Deel II presenteert de voortplanting en levensgeschiedenis van amfibieën en reptielen. Hoofdstuk 4 beschrijft hofmakerij en bevruchting in verschillende groepen, evenals seksuele versus aseksuele voortplanting en ouderlijke zorg. Hoofdstuk 5 behandelt mooi onderwerpen als temperatuurafhankelijke geslachtsbepaling, de evolutie van vivipariteit in verschillende groepen en de evolutie van de levensgeschiedenis.,
deel III is gewijd aan de fysiologische ecologie van amfibieën en reptielen. Hoofdstuk 6 gaat over waterbalans en gasuitwisseling, hoofdstuk 7 over Bio-energetica en thermoregulatie. Deze onderwerpen worden veel dieper behandeld dan in de eerste editie.
Deel IV behandelt de gedrags-ecologie van amfibieën en reptielen. Hoofdstuk 8 behandelt specifiek distributie, thuisbereiken, bewegingen en migraties. In hoofdstuk 9 worden aspecten van communicatie, paringsystemen en seksuele selectie beschreven., Hoofdstuk 10 houdt zich bezig met voeding en voedingsecologie, met inbegrip van foerageermodi en het vangen en inslikken van prooien. In hoofdstuk 11, wijzen van verdediging, met inbegrip van roofdier detectie en vermijden, gespecialiseerde roofdier ontsnapping mechanismen, en mimicry, worden samengevat. Dit deel van het boek is een van de vele gebieden waar de gecombineerde kracht van het nieuwe team van auteurs duidelijk is.

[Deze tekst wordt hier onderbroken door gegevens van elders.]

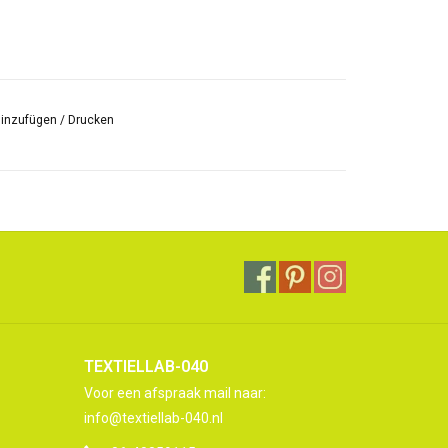
hinzufügen
/
Drucken
TEXTIELLAB-040
Voor een afspraak mail naar:
info@textiellab-040.nl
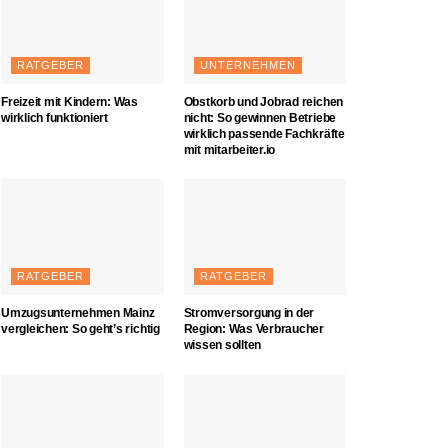
RATGEBER
UNTERNEHMEN
Freizeit mit Kindern: Was
Obstkorb und Jobrad reichen
wirklich funktioniert
nicht: So gewinnen Betriebe
wirklich passende Fachkräfte
mit mitarbeiter.io
RATGEBER
RATGEBER
Umzugsunternehmen Mainz
Stromversorgung in der
vergleichen: So geht’s richtig
Region: Was Verbraucher
wissen sollten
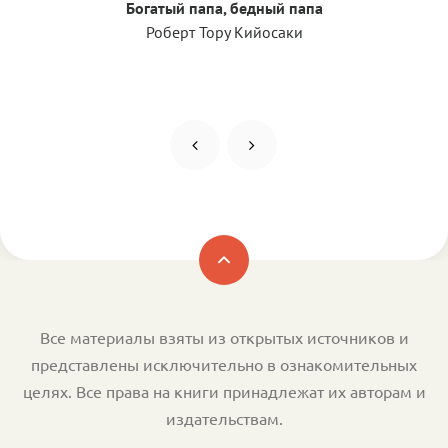
Богатый папа, бедный папа
Роберт Тору Кийосаки
Все материалы взяты из открытых источников и
представлены исключительно в ознакомительных
целях. Все права на книги принадлежат их авторам и
издательствам.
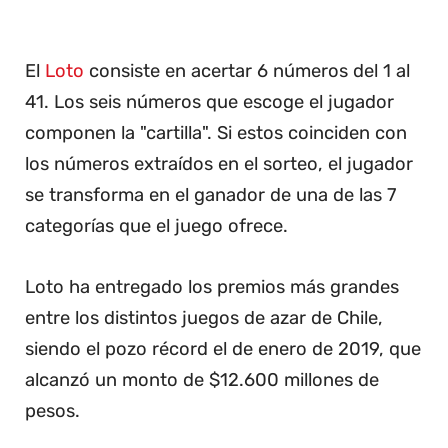
El
Loto
consiste en acertar 6 números del 1 al
41. Los seis números que escoge el jugador
componen la "cartilla". Si estos coinciden con
los números extraídos en el sorteo, el jugador
se transforma en el ganador de una de las 7
categorías que el juego ofrece.
Loto ha entregado los premios más grandes
entre los distintos juegos de azar de Chile,
siendo el pozo récord el de enero de 2019, que
alcanzó un monto de $12.600 millones de
pesos.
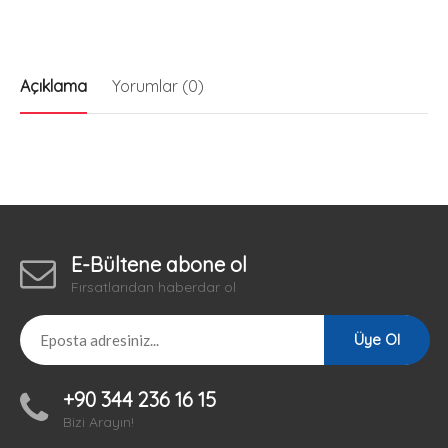
Açıklama
Yorumlar (0)
E-Bültene abone ol
Fırsatlarıdan haberdar ol
Üye Ol
+90 344 236 16 15
Bizi Arayın!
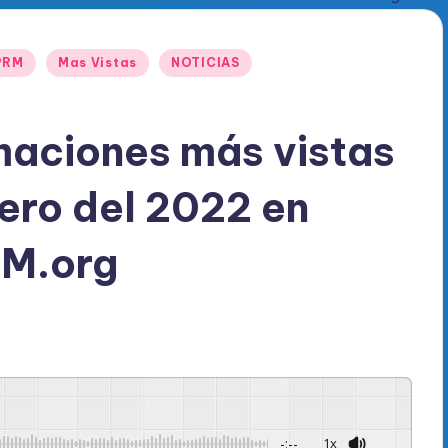
 PRM
Mas Vistas
NOTICIAS
maciones más vistas
ero del 2022 en
M.org
-:--
1x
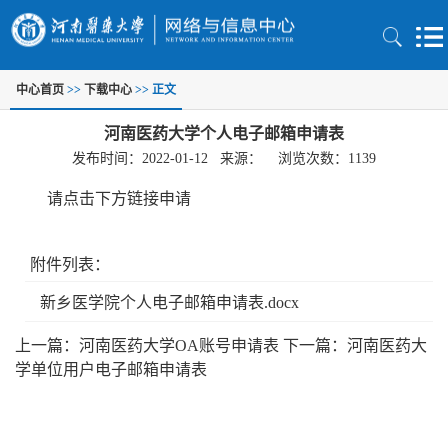
中心首页
>>
下载中心
>> 正文
河南医药大学个人电子邮箱申请表
发布时间：2022-01-12 来源： 浏览次数：
1139
请点击下方链接申请
附件列表：
新乡医学院个人电子邮箱申请表.docx
上一篇：河南医药大学OA账号申请表
下一篇：河南医药大
学单位用户电子邮箱申请表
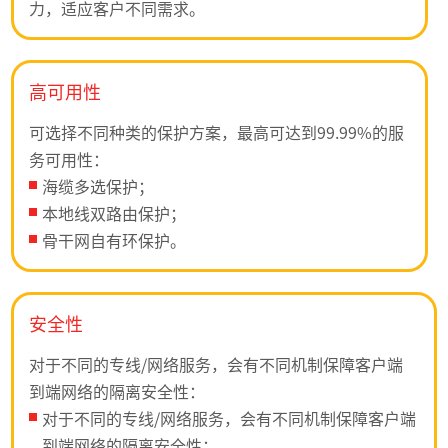
力，适应客户不同需求。
高可用性
可选择不同种类的保护方案，最高可达到99.99%的服
务可用性：
海缆多选保护；
本地线双路由保护；
骨干网自有环保护。
安全性
对于不同的专线/网络服务，会有不同机制保障客户端
到端网络的隔离安全性：
对于不同的专线/网络服务，会有不同机制保障客户端
到端网络的隔离安全性：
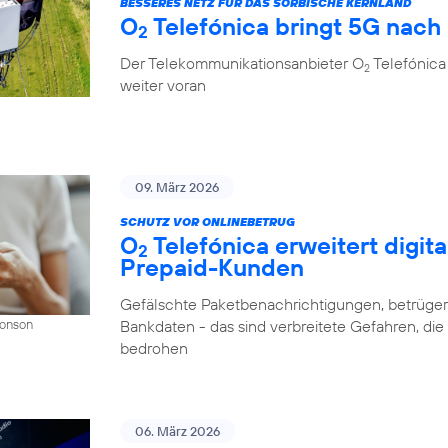
BESSERES NETZ FÜR DAS SORBISCHE KERNLAND
O
Telefónica bringt 5G nach
2
Der Telekommunikationsanbieter O
Telefónica
2
weiter voran
09. März 2026
SCHUTZ VOR ONLINEBETRUG
O
Telefónica erweitert digit
2
Prepaid-Kunden
Gefälschte Paketbenachrichtigungen, betrüger
Bankdaten - das sind verbreitete Gefahren, di
Donson
bedrohen
06. März 2026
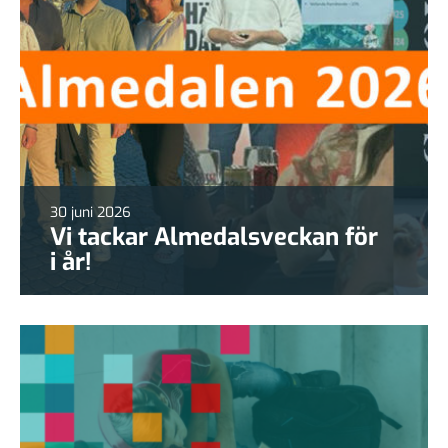
30 juni 2026
Vi tackar Almedalsveckan för
i år!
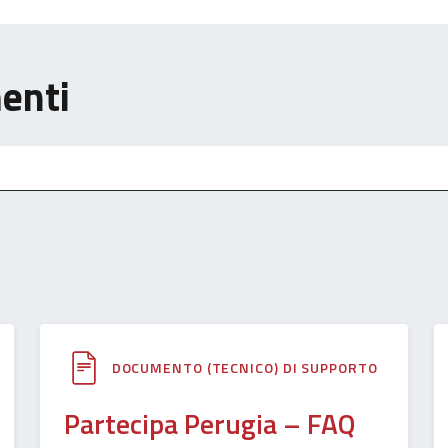
menti
DOCUMENTO (TECNICO) DI SUPPORTO
Partecipa Perugia – FAQ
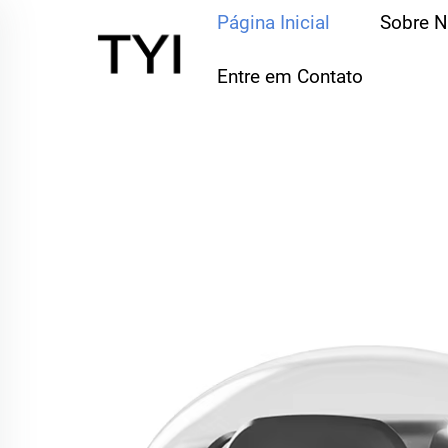
Página Inicial
Sobre 
Entre em Contato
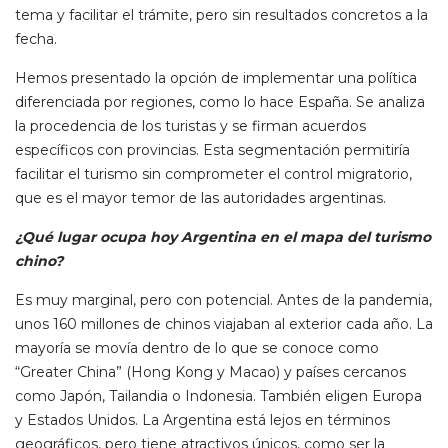
tema y facilitar el trámite, pero sin resultados concretos a la
fecha.
Hemos presentado la opción de implementar una política
diferenciada por regiones, como lo hace España. Se analiza
la procedencia de los turistas y se firman acuerdos
específicos con provincias. Esta segmentación permitiría
facilitar el turismo sin comprometer el control migratorio,
que es el mayor temor de las autoridades argentinas.
¿Qué lugar ocupa hoy Argentina en el mapa del turismo
chino?
Es muy marginal, pero con potencial. Antes de la pandemia,
unos 160 millones de chinos viajaban al exterior cada año. La
mayoría se movía dentro de lo que se conoce como
“Greater China” (Hong Kong y Macao) y países cercanos
como Japón, Tailandia o Indonesia. También eligen Europa
y Estados Unidos. La Argentina está lejos en términos
geográficos, pero tiene atractivos únicos, como ser la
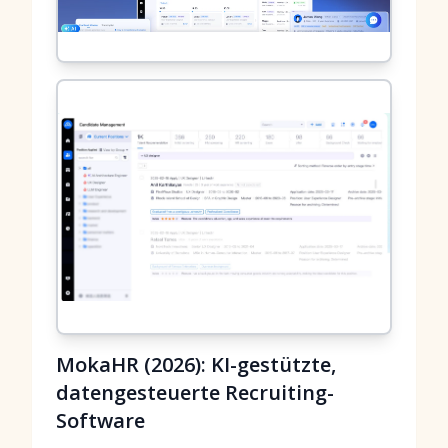
MokaHR (2026): KI-gestützte,
datengesteuerte Recruiting-
Software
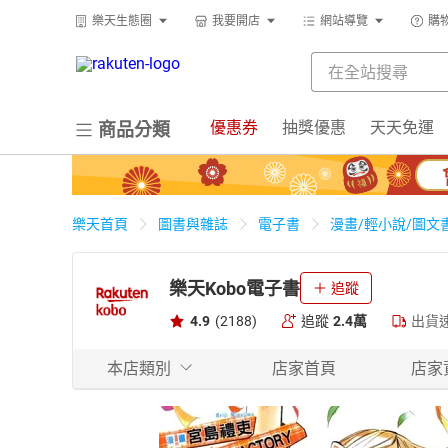
樂天生態圈
我要開店
網站導覽
購
優惠券
抽獎優惠
天天免運
商品分類
樂天首頁
圖書與雜誌
電子書
漫畫/輕小說/圖文
樂天Kobo電子書
追蹤
4.9
(2188)
追蹤
2.4萬
出貨
本店類別
店家首頁
店家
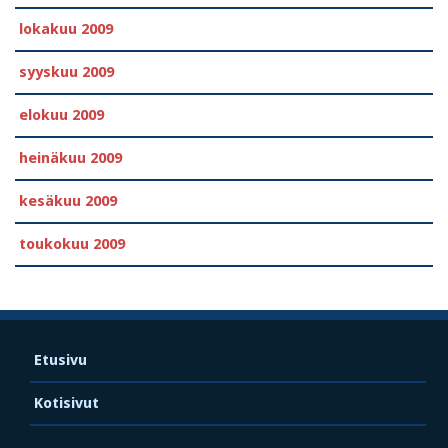
lokakuu 2009
syyskuu 2009
elokuu 2009
heinäkuu 2009
kesäkuu 2009
toukokuu 2009
Etusivu
Kotisivut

Deel V geeft een overzicht van de ecologie van de bevolking en de Gemeenschap, alsmede van de biologie van het behoud. Hoofdstuk 12 behandelt onderwerpen als overlevingskansen, bevolkingsgroei en-dichtheid, en leeftijdsverdeling., Hoofdstuk 13 beschrijft de ecologie van de Gemeenschap en bevat een korte behandeling van de historische biogeografie. Hoofdstuk 14 bespreekt het belang van conservatiebiologie voor amfibie-en reptielenpopulaties, met onderwerpen als menselijke impact op herpetologische gemeenschappen en conserverings-en beheerstechnieken. Dit hoofdstuk is een belangrijke toevoeging, gezien de afnemende staat van veel populaties amfibieën en reptielen.,
Deel VI is de meest uitgebreide sectie van het boek (ongeveer de helft), die de classificatie en diversiteit van caecilians, salamanders, kikkers, schildpadden, krokodilachtigen, “hagedissen,” en slangen behandelt. Deze sectie is goed georganiseerd en goed geïllustreerd, een van de belangrijkste sterke punten van het boek. De beschrijvingen van elke groep omvatten cladogrammen beeltenis van hoger niveau relaties, distributie kaarten, uitgebreide kleurenfoto ‘ s illustreren groepsdiversiteit, en samenvattingen van de totale biologie van elke groep., Een probleem in deze sectie, echter, is dat sommige van de cladogrammen een enkele keuze uit onder verscheidene concurrerende fylogenetische hypothesen in de literatuur vertegenwoordigen, die de neiging heeft om debat op het gebied en de controversiële aard van de relaties tussen vele groepen te verduisteren. Bijvoorbeeld, figuur 20.2 (p. 468) illustreert een volledig opgelost cladogram van squamate relaties, voor een groep die fylogenetisch onderwerp is geweest en blijft., De beschrijvingen van morfologische kenmerken die groepen definiëren in dit hoofdstuk bevatten enkele onnauwkeurigheden, en sommige van de distributiekaarten zijn enigszins onnauwkeurig of inconsistent met de bijbehorende geschreven beschrijvingen van distributie.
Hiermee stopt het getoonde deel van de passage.